What is the faster : use of mov or use of push / pop

For exemple:

mov eax, 4 => opcode : b8 04 00 00 00 => 5 bytes

push 4 => opcode : 6a 04
pop eax => opcode : 58
=> 3 bytes
On the other hand:

mov eax, ebx => opcode : 8b c3 => 2 bytes

push ebx => opcode : 53
pop eax => opcode : 58
=> 2 bytes

So for the same result eax = 4 : it is 5 bytes with mov and 3 bytes with push / pop
and eax = ebx is the same amount of bytes whatever the solution...

So the questions : what is faster mov or push / pop

An other one, i am a newbie in optimization, so where can i find a document / websites / etc. which show all (a lot of) possible optimizations...


PS : Sorry for my english
Posted on 2003-01-22 16:55:38 by DarkEmpire
Mov is certainly faster.

Check out Agner Fog's site
Posted on 2003-01-22 17:02:51 by Knightmare
Do not make the assumption that in isolation that one opcode combination is automatically faster than another, it is very hardware dependent and it is code sequence dependent.

Pipeline considerations, cache considerations, instruction loop length, branching etc ... all need to be taken into account.

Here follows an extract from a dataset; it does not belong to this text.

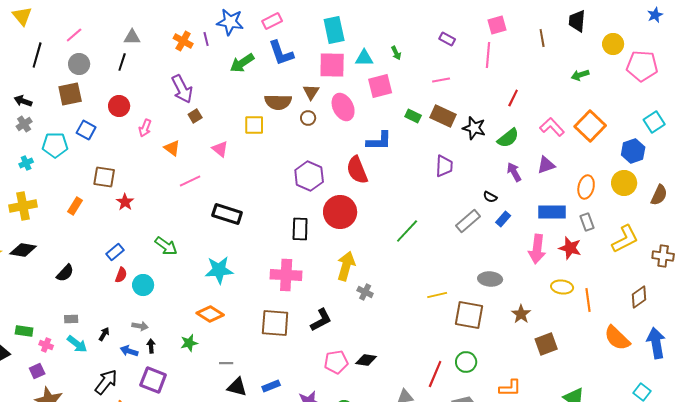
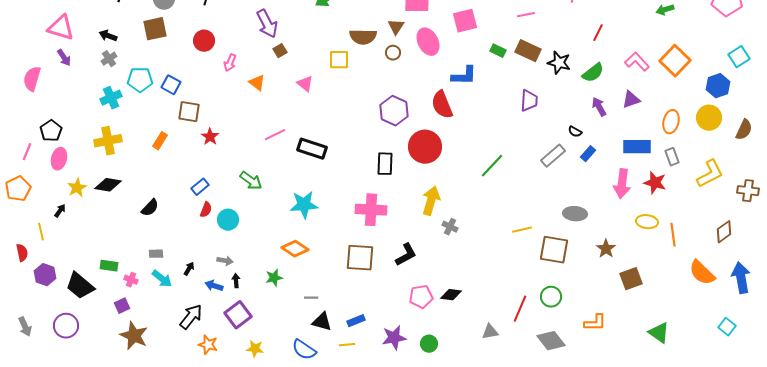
blue square: (86, 130) -> (171, 85), moved
cyan cross: (26, 163) -> (111, 98), size x1.5
pink line: (190, 181) -> (275, 135), moved
purple square: (153, 380) -> (238, 315), turned 32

If you are writing an algorithm where speed matters, be prepared to try alternation between different opcode combinations and benchmark them to tell the difference.

PUSH/POP has the advantage of not using a register and this often helps in an algorithm where you get faster code by having an extra variable directly in a register.

Directly after an instruction that cannot be paired, it just does not matter and you can often fill the hole with another instruction so you reduce the loss.

Try and think of code design this way, instead of looking at loop code in isolation,

; looped code here
dec ecx
jnz label

Think of it as an EIP sequence,

; looped code here
dec ecx
jnz label
; looped code here
dec ecx
jnz label
; looped code here
dec ecx
jnz label

etc ....

This is what the processor sees and this is what you have to get through the dual pipelines of later processors.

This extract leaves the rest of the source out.